→ **Task requirements**: Every line containing the string "profesional" should be returned from the records.

Extracted page text data:
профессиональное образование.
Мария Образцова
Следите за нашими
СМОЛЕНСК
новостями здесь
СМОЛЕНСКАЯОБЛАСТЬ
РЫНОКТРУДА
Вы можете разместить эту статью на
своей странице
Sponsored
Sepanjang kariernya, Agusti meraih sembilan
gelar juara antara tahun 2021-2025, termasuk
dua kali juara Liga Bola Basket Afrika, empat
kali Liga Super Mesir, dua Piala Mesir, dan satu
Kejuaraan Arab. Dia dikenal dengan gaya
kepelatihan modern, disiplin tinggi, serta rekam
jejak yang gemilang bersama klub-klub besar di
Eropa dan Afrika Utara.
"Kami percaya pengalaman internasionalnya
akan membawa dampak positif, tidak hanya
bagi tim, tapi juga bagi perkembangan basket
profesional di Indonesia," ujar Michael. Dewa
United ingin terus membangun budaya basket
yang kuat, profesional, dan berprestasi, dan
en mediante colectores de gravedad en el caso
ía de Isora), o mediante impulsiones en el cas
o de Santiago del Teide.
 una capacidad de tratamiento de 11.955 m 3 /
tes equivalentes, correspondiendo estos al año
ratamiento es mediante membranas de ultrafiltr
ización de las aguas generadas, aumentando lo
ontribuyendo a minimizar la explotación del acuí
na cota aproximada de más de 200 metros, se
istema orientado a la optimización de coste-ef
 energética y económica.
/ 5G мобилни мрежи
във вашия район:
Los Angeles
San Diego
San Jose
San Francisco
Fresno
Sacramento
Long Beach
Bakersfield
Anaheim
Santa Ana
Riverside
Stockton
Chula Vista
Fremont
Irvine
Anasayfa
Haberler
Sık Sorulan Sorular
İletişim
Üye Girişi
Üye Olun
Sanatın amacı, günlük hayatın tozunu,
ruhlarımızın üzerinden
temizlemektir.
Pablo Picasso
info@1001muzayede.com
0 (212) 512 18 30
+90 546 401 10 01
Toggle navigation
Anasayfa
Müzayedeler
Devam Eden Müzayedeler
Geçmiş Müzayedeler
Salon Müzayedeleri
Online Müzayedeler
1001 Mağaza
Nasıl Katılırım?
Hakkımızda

→ **Answer to this problem**:
profesional di Indonesia," ujar Michael. Dewa
yang kuat, profesional, dan berprestasi, dan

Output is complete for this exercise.